EXERCISE INSTRUCTIONS
Pick out every line of the entries below where "Sense" occurs, and copy those lines.
[EXTRACTED MATERIAL]
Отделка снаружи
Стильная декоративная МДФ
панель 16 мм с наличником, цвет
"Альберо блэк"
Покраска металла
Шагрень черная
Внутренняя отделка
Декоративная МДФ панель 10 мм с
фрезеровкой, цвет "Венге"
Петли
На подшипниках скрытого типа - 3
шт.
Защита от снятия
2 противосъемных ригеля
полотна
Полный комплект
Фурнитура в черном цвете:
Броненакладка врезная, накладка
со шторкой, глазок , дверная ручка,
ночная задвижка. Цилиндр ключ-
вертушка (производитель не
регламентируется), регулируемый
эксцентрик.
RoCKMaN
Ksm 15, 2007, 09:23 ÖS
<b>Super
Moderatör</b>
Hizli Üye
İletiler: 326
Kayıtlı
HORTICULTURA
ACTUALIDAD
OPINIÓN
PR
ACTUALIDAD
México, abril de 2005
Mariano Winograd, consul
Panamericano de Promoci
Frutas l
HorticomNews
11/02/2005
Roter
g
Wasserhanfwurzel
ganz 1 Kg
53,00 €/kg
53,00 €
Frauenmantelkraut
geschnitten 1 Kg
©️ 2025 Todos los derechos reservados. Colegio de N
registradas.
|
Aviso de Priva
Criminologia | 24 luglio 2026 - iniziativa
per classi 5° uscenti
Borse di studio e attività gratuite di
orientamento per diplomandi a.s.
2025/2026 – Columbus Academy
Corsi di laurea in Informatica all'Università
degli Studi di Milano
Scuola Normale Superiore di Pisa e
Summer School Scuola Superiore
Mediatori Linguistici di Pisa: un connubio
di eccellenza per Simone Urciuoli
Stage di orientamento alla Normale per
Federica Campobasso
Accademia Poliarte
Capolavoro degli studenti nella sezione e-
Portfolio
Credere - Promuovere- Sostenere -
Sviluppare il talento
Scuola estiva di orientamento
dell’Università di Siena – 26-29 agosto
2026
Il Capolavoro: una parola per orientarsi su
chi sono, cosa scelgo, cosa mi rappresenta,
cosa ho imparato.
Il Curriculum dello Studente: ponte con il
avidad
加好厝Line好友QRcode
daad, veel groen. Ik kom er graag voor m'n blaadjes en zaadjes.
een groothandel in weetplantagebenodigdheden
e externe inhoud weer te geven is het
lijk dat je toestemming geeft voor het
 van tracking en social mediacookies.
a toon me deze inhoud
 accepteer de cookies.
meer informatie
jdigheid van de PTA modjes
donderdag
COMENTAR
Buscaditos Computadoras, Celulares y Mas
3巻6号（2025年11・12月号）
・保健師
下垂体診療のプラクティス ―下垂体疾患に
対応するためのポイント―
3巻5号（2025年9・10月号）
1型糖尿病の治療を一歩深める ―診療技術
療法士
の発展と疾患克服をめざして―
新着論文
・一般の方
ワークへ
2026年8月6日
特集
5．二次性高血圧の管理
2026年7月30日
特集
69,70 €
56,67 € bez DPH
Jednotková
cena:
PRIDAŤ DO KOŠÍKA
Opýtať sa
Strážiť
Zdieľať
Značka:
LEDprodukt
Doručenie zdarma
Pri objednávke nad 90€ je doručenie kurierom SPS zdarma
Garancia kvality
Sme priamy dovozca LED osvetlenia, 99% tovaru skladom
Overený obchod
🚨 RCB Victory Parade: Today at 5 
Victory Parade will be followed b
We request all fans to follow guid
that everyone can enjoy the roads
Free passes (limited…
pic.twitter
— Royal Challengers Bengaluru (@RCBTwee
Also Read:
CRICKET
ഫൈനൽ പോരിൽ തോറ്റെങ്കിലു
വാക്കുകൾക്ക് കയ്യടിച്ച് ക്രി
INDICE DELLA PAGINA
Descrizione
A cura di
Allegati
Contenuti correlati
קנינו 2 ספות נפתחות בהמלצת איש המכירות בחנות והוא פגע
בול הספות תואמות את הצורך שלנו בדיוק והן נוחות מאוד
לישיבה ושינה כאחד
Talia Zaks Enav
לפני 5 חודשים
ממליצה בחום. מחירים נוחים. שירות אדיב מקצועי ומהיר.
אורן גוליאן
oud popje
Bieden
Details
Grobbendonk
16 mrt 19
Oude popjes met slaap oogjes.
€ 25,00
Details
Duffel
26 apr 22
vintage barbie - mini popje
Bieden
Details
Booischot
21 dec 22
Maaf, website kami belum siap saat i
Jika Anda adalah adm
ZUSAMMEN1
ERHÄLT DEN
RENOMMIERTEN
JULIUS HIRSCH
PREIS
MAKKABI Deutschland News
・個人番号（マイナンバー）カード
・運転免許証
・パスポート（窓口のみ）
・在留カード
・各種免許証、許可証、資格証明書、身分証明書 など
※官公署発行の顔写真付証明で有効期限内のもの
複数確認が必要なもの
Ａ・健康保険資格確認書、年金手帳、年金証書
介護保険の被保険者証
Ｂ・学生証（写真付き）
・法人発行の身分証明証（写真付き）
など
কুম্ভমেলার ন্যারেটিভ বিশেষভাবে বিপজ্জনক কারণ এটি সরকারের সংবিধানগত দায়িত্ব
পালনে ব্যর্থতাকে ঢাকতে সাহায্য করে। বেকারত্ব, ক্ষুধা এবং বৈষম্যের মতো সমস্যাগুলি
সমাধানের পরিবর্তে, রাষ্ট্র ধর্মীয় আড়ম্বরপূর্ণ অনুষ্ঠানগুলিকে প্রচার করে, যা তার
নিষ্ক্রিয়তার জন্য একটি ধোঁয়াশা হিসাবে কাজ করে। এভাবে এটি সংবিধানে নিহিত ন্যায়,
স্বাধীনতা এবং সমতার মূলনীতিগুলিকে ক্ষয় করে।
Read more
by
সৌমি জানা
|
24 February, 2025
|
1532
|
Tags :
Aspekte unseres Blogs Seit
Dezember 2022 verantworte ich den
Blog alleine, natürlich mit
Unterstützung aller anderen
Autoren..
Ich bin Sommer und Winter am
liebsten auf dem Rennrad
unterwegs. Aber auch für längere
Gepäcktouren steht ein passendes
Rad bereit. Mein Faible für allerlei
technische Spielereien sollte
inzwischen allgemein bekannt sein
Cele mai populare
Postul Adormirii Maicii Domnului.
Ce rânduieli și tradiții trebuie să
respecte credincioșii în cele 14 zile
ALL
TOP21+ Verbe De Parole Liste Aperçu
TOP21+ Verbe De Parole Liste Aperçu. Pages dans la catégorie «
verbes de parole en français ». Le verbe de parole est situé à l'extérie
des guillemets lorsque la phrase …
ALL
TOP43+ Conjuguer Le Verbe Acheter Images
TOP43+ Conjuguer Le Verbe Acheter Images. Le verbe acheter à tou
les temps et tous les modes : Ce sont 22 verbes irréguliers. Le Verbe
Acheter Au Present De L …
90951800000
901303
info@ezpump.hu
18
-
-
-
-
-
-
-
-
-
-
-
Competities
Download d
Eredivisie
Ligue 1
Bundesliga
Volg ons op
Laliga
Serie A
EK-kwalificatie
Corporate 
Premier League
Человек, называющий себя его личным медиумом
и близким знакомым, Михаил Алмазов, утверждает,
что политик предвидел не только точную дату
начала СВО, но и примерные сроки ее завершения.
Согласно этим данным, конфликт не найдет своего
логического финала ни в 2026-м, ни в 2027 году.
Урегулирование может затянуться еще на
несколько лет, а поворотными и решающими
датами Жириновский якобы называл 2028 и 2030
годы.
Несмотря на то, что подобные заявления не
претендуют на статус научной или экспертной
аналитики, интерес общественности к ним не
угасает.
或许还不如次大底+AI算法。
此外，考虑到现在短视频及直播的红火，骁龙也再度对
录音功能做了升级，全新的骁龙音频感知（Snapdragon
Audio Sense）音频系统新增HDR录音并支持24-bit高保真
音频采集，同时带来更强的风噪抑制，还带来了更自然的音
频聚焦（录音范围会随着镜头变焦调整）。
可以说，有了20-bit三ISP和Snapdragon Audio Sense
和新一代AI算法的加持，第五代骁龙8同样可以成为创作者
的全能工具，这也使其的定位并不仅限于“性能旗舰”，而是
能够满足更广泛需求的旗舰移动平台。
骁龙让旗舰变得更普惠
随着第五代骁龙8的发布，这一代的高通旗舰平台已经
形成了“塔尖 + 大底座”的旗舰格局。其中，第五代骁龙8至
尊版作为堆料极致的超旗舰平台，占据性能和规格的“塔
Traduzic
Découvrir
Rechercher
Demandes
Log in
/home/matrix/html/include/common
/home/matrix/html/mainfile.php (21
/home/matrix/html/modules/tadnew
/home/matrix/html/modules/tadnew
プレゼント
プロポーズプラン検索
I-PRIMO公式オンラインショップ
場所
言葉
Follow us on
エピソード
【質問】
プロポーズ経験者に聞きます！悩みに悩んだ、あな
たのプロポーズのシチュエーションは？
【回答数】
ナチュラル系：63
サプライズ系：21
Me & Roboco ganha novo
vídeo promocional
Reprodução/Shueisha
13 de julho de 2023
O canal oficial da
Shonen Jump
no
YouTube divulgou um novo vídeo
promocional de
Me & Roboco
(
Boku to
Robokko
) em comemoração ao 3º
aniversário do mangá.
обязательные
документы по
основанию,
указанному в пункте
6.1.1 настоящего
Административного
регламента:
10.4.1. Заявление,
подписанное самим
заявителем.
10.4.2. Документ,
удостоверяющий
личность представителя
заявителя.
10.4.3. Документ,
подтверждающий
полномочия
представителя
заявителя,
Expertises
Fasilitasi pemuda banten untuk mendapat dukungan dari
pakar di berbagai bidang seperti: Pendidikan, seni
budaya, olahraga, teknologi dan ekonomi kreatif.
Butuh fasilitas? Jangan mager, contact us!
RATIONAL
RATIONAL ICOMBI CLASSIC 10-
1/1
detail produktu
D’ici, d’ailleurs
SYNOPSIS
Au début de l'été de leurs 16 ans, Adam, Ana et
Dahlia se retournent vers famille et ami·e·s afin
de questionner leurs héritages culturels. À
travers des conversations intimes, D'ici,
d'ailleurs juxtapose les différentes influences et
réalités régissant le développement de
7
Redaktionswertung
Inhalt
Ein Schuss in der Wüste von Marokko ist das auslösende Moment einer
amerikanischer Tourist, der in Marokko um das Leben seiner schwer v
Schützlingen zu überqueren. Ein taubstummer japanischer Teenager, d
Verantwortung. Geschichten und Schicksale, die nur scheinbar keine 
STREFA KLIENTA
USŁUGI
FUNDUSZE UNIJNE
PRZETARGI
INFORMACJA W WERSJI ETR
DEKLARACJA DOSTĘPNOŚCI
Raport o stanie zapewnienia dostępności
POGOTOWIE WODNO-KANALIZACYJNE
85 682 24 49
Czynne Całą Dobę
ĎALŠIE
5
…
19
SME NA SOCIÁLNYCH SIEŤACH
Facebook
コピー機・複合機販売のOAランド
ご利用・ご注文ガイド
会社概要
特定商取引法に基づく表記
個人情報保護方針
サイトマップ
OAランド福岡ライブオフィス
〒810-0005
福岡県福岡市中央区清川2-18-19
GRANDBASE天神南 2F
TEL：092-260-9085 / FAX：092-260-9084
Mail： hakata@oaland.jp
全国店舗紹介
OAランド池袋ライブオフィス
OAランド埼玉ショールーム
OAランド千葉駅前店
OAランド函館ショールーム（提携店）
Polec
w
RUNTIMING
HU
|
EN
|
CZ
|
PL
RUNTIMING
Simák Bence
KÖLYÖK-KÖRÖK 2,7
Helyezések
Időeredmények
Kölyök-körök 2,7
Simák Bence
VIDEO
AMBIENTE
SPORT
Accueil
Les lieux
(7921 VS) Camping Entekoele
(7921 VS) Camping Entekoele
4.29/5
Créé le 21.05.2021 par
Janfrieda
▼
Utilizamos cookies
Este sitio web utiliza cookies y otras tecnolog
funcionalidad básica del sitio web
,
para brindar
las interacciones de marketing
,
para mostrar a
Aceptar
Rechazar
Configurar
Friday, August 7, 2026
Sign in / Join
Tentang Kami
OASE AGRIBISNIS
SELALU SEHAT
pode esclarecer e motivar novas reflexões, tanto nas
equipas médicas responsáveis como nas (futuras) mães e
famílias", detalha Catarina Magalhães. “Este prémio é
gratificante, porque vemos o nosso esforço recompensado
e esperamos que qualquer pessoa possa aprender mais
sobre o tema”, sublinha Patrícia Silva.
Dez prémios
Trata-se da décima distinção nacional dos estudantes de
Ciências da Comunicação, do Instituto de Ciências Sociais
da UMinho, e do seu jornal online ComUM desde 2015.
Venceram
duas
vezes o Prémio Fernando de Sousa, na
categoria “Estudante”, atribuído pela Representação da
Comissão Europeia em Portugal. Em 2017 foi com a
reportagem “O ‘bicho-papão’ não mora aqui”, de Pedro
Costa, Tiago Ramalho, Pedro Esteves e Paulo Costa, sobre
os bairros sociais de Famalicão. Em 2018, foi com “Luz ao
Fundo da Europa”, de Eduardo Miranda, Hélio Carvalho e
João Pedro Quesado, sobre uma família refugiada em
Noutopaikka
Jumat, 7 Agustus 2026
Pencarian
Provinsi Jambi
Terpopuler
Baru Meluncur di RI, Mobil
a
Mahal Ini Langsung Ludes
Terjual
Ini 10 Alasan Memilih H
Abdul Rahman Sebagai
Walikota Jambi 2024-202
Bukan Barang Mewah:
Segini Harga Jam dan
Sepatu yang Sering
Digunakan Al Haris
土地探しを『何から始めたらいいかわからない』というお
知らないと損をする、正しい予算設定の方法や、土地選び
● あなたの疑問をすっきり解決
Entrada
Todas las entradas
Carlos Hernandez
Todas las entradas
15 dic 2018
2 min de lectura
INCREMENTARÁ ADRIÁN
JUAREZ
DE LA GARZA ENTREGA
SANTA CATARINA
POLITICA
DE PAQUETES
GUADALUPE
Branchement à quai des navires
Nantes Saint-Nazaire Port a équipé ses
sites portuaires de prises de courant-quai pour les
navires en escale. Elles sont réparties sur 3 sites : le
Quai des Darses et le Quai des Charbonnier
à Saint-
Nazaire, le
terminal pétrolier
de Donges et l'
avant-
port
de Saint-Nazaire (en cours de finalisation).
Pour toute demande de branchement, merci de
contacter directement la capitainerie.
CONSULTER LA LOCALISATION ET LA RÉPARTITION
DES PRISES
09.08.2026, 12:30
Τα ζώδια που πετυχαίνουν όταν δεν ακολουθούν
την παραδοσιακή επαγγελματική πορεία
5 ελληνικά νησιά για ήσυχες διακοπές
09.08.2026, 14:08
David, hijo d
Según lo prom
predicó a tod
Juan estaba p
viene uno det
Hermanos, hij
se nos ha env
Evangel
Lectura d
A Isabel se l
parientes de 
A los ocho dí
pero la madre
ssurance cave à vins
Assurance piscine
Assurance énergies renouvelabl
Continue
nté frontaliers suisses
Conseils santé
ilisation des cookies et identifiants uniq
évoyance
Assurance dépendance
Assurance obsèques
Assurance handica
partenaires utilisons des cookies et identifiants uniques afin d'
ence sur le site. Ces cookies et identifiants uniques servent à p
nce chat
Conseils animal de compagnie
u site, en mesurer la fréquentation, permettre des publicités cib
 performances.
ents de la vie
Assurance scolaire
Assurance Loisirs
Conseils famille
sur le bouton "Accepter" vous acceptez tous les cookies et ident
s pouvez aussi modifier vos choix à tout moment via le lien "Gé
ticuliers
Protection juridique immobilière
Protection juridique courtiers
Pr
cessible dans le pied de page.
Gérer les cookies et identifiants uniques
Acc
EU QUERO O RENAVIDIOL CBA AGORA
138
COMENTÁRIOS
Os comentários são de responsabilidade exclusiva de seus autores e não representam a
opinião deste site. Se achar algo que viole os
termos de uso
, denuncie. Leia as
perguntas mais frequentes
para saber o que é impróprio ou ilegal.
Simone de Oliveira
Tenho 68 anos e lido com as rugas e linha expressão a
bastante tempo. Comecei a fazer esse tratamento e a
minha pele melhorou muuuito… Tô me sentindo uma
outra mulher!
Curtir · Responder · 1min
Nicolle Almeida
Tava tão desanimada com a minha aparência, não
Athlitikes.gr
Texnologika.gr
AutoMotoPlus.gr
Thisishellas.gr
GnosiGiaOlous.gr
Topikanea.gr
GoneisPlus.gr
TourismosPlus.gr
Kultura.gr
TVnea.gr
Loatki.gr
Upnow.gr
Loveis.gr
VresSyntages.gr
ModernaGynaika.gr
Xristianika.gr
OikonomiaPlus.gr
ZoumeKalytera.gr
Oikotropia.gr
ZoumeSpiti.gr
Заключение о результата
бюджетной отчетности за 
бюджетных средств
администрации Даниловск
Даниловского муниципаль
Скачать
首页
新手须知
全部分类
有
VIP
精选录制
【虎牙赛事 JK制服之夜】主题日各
[/EXTRACTED MATERIAL]
RESULT
Audio Sense）音频系统新增HDR录音并支持24-bit高保真
可以说，有了20-bit三ISP和Snapdragon Audio Sense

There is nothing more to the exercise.